The Fabric8 kubernetes-client-api library provides a set of classes for leader election, supporting configurable implementation strategies. The LeaderElectorBuilder is accessible from the core KubernetesClient interface, streamlining the configuration process. The builder class supports ConfigMaps or Leases for centralized locking, which is essential for consistent cluster behavior. Although either resource would support leader election, Kubernetes Leases have standard specification properties that identify the current holder and track acquisition times. These properties integrate with common tools for Kubernetes, avoiding potential confusion related to ConfigMap properties. The Fabric8 LeaseLock class provides the Lease implementation.

The Fabric8 LeaderElector has several methods to control participation in a leader election, and it is important to differentiate between the run() method and the start() method. The start() method begins participation in a separate thread, returning to the caller. The run() method also begins participation, but blocks the caller and continues the loop until a separate action interrupts the calling thread. The start() method is helpful in some scenarios, but it does not provide a straightforward strategy for restarting election participation in the event of communication failures. For this reason, the NiFi implementation uses the run() method and triggers the method in a dedicated command. This approach provides greater control over failure conditions, ensuring continued leader election participation as needed.
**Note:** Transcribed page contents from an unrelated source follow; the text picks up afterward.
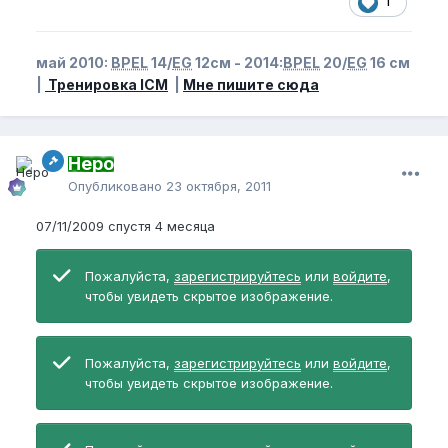
1
май 2010:
BPEL
14/
EG
12см - 2014:
BPEL
20/
EG
16 см
|
Тренировка ICM
|
Мне пишите сюда
Неро
Опубликовано
23 октября, 2011
07/11/2009 спустя 4 месяца
Пожалуйста,
зарегистрируйтесь
или
войдите
,
чтобы увидеть скрытое изображение.
Пожалуйста,
зарегистрируйтесь
или
войдите
,
чтобы увидеть скрытое изображение.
State Management with Kubernetes ConfigMaps

Kubernetes ConfigMaps serve as a general resource for storing pairs of keys and values. This resource provides a natural fit for cluster state maps in NiFi, which also support storing pairs of keys and values. Kubernetes ConfigMaps have a maximum storage limit of 1MiB and NiFi relies on the Kubernetes API to enforce this limitation. ZooKeeper has similar size limits on stored information, so standard NiFi components should not have issues with maximum storage constraints.

NiFi state tracking associates stored information to individual components using a unique identifier. The Kubernetes implementation creates separate ConfigMaps for each component that requires cluster state information. ConfigMaps must be named according to the conventions of DNS Subdomain Names and the NiFi state implementation meets this requirement based on the use of UUID strings combined with a standard prefix for ConfigMap names.

ConfigMaps have additional constraints on the naming of keys within the map, requiring that valid keys are limited to alphanumeric characters or one of three possible separator characters. NiFi itself does not have the same level of restriction on state map keys, allowing characters such as spaces, raising compatibility concerns with ConfigMap keys. For this reason, the Kubernetes state provider applies Base64 encoding without padding before storing ConfigMap keys and values. Reading ConfigMap keys and values requires decoding keys before returning state information.

Conclusion

Cluster deployment with Apache NiFi involves a strong understanding of infrastructure requirements. This includes processing and memory considerations as well as network and security settings. Kubernetes brings declarative configuration and simplified scaling in return for an additional layer of abstraction. With the introduction of native clustering on Kubernetes, NiFi deployments support the benefits of clustering without the resource and configuration burden of ZooKeeper. For deployments on Kubernetes, direct integration simplifies the configuration, unlocking the potential for advanced features such as enterprise management and automatic scaling.